#### Problem statement
Report each line of the material below where the word "Kowalewo" can be found.

#### The data
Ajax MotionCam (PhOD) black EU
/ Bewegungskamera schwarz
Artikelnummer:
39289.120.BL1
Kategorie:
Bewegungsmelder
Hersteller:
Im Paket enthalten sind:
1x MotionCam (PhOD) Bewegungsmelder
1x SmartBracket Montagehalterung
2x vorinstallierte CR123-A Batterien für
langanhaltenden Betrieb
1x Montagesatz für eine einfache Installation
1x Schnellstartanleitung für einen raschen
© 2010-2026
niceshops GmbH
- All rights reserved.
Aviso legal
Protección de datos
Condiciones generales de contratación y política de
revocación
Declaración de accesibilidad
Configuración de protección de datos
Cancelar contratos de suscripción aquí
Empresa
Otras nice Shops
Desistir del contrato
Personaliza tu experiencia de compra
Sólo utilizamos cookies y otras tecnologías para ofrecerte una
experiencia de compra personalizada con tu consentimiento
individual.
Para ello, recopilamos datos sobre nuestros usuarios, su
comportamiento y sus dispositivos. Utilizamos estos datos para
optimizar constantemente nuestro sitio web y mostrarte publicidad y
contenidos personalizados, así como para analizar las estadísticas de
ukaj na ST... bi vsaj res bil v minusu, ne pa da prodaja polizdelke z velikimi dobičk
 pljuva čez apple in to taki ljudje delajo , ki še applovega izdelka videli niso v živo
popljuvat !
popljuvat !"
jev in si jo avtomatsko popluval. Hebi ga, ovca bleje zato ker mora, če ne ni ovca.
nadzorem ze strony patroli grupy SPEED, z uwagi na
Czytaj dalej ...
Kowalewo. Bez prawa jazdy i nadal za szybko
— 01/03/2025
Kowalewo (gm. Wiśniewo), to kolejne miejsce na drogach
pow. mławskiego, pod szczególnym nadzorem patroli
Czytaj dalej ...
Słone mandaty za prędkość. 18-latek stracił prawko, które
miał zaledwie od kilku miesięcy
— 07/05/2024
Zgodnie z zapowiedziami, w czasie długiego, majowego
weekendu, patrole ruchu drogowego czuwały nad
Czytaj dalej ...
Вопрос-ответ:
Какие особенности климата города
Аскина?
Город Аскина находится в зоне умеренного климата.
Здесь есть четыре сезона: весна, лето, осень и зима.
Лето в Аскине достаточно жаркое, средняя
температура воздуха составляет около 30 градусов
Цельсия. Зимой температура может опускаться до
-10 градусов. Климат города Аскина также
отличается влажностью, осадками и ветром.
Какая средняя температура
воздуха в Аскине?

#### Task solution
Kowalewo. Bez prawa jazdy i nadal za szybko
Kowalewo (gm. Wiśniewo), to kolejne miejsce na drogach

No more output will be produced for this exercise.